The IMF, too, has identified this as an area of concern in The Bahamas. That’s why in their new Article IV report, they say that the Auditor General is conducting an audit and will report irregularities or abuses and recommend appropriate legal proceedings.
This might sound complicated, but it’s not. The Prime Minister has been operating behind closed doors. He does not appear to want to disclose which expenditures were made, with which suppliers. If he’s got nothing to hide, let him show the people how he’s spent their money, and exactly who has profited from this pandemic. Surely it shouldn’t take months to tell us?
Minnis should understand that he and his government have lost all credibility on this issue. They are in no position to promise reports that will come sometime later — sometime down the road. They have broken every promise they’ve made on accountability and transparency.
This is the problem for the government. Elections are coming, but they have lost the trust of the people. And they have failed in so many ways, across so many issues. They have broken their promises and set new records for incompetence.
Their plan for winning re-election, despite their historic unpopularity, is to run a campaign in the shadows, with lie after lie on social media, especially concerning Peter Nygard.
Let’s talk about Peter Nygard. He was a longtime resident of The Bahamas, who now stands accused of the most horrific crimes against women. I want to be clear: as a father of daughters, as a Bahamian, I am appalled by these extremely serious charges.
Peter Nygard contributed to both political parties, to many charitable causes here, and to regattas across the country. Those contributions do not in any way excuse his behavior. But nor are the many recipients of his contributions responsible for his behavior.
In no time during my tenure as Deputy Prime Minister was there ever a criminal complaint made to the Bahamian police about the matters he is now charged with. Had there been, an investigation would have been launched immediately.

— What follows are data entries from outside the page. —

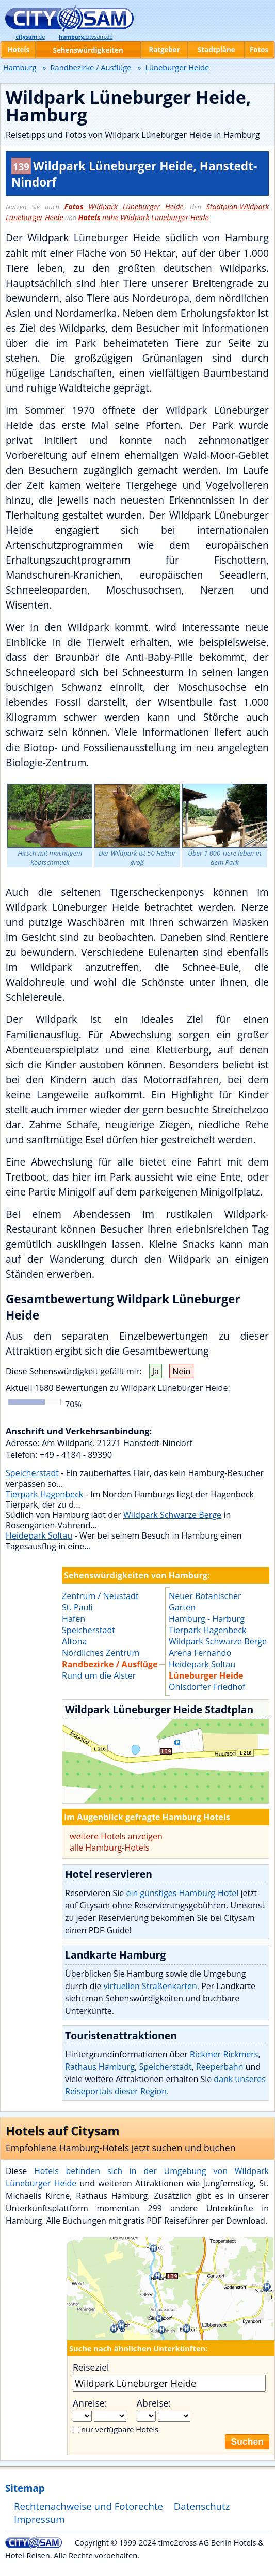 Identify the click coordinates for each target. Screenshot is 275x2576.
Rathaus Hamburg (100, 2066)
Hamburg (19, 67)
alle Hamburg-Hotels (110, 1847)
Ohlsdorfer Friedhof (207, 1687)
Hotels (18, 49)
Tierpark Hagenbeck (44, 1494)
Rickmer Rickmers (224, 2054)
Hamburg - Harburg (207, 1618)
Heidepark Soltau (39, 1535)
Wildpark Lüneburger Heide (124, 206)
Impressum (39, 2518)
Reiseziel (91, 2367)
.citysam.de (85, 36)
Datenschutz (202, 2506)
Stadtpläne (216, 49)
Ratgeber (164, 49)
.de (30, 36)
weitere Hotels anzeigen (116, 1836)
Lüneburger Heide (206, 1675)
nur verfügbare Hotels (119, 2429)
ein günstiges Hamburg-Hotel (182, 1893)
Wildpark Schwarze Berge (172, 1514)
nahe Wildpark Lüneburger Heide (143, 217)
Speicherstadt (32, 1473)
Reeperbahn (219, 2066)
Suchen (247, 2442)
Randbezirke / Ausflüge (91, 67)
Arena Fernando (200, 1652)
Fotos (259, 49)
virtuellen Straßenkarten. (151, 1986)
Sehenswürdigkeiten (88, 50)
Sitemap (24, 2487)
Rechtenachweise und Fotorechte (88, 2506) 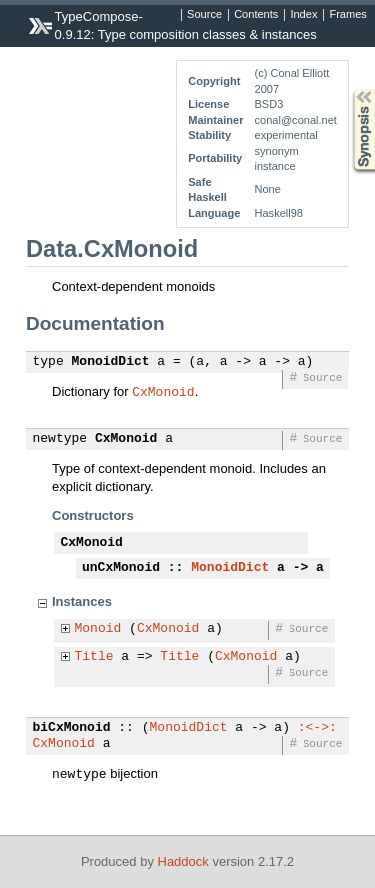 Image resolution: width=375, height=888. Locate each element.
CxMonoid (163, 391)
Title (94, 657)
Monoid (98, 629)
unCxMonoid (121, 568)
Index (303, 15)
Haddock (183, 861)
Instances (82, 601)
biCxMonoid (72, 728)
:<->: (317, 728)
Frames (347, 15)
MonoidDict (111, 362)
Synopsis (348, 89)
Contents (256, 15)
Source (204, 15) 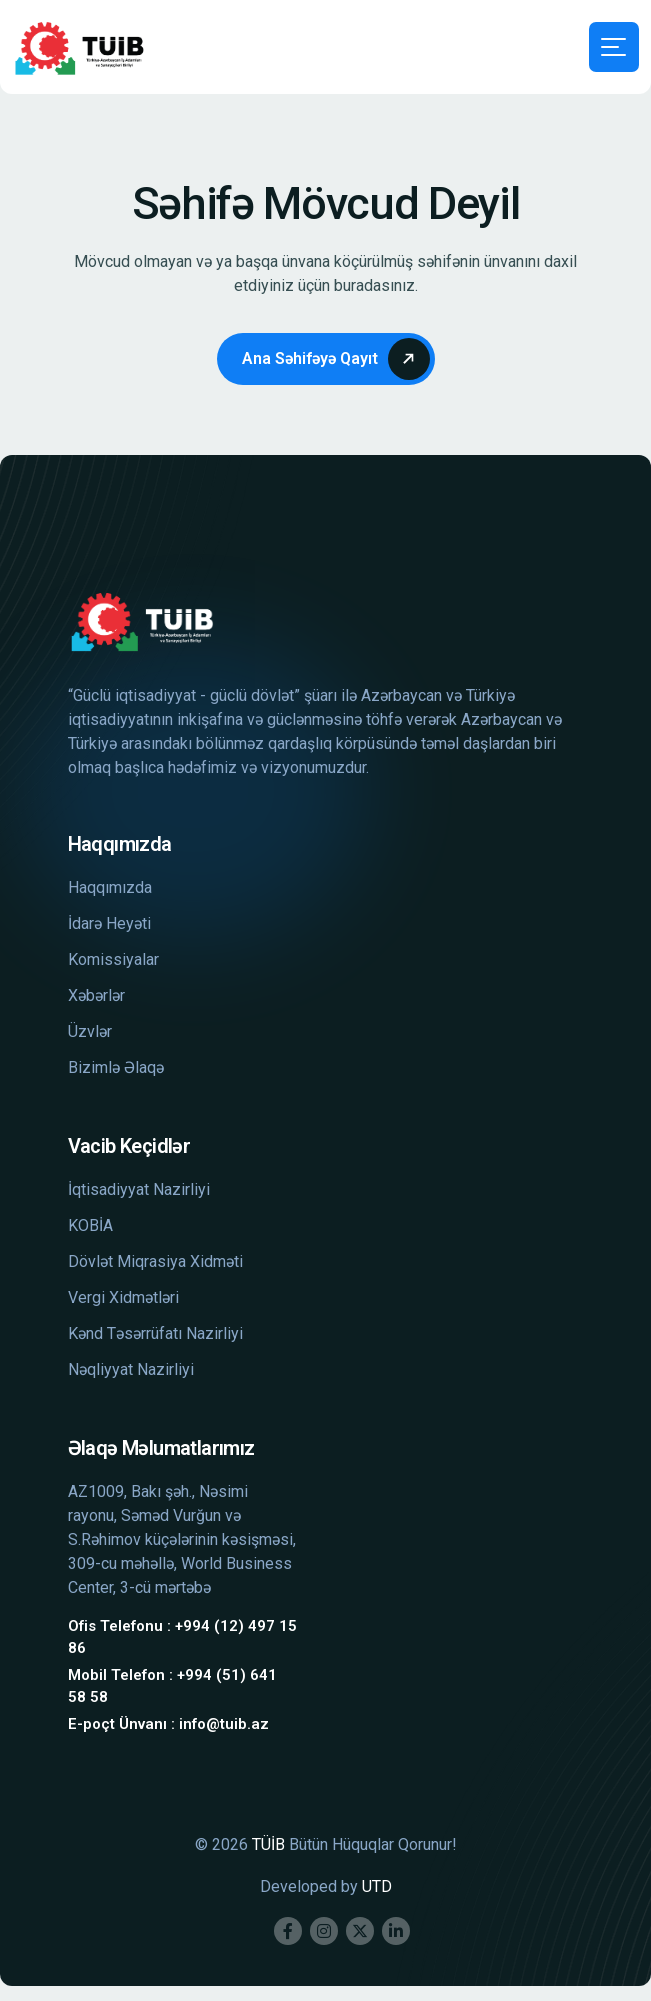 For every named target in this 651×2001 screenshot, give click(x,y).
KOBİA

In fact, to my knowledge, the first time complaints of this nature were brought to the police was in July of 2019, under this government.

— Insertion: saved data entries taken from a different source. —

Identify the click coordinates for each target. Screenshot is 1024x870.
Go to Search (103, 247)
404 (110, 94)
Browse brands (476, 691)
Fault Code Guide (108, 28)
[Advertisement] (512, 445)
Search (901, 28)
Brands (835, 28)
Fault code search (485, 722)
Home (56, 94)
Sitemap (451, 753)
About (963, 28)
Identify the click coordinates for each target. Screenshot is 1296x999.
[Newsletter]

The FNM got themselves mixed up in a feud between two billionaires who hated each other. Their former Chairman was forced to resign when he was caught on tape trying to solicit false testimony. To be clear, no PLP official is named in the criminal indictment.

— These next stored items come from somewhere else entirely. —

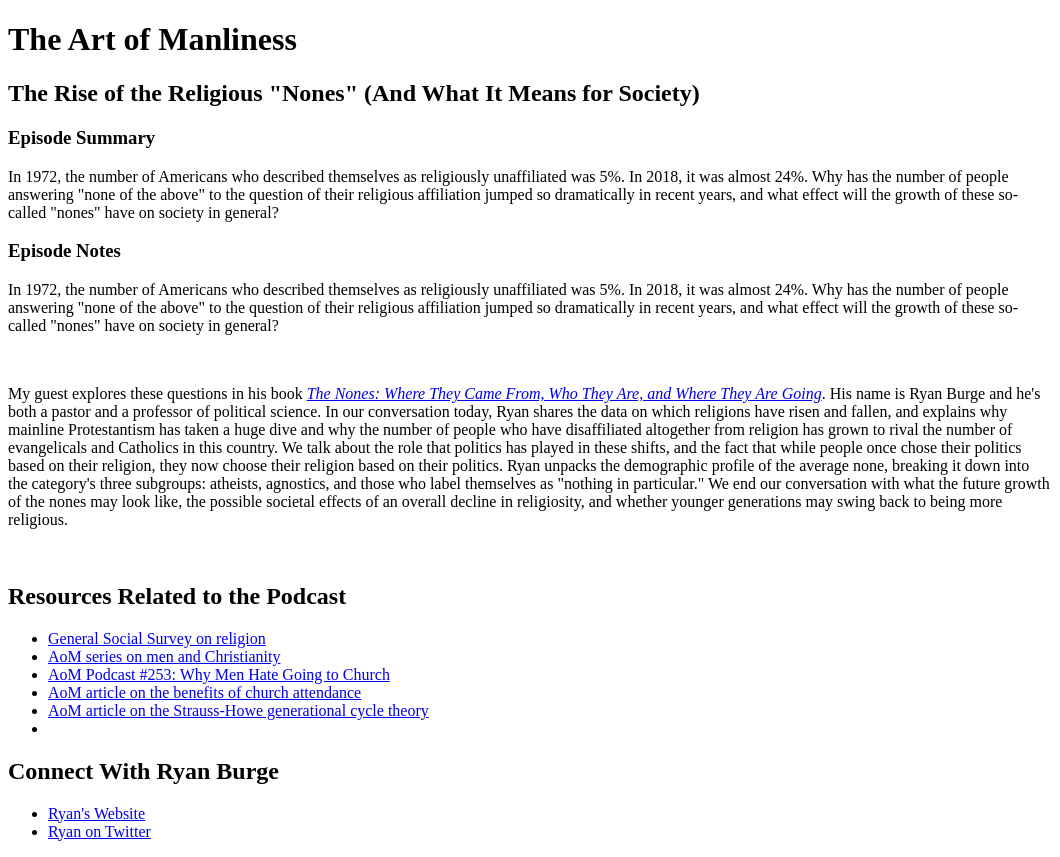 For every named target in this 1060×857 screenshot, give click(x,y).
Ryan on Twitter (99, 831)
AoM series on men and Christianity (164, 656)
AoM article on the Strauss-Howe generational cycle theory (238, 710)
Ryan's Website (96, 813)
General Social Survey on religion (157, 638)
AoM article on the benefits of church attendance (204, 692)
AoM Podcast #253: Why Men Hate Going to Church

None of this tedious nonsense has anything to do with what we need to do as a country, to get ourselves out of this emergency, or to get people back to work.
Thousands of Bahamians have no near-term prospect for work. Many of our children have effectively lost a full year of school, with no plan from the Ministry of Education to catch them up or address the learning gap. The reconstruction in Abaco and Grand Bahama is stuck, not moving forward. People who didn’t have savings are sinking, trying to hold on. People who had savings are burning through them fast, up all night wondering what happens next.
Who honestly believes that Peter Nygard is relevant to the myriad of challenges facing the Bahamian people? We all accept that these are very serious allegations and the women deserve justice.
As Hubert Minnis is weaving his deceptions, the country is sinking under the weight of an economic crisis made worse by his incompetence and indifference.
Five more years of Minnis and this FNM government? No way.
I am confident that Bahamians are going to reject the hidden spending, the corrupt deals for FNM insiders, the lies and the incompetence — and choose change, compassion and progress instead.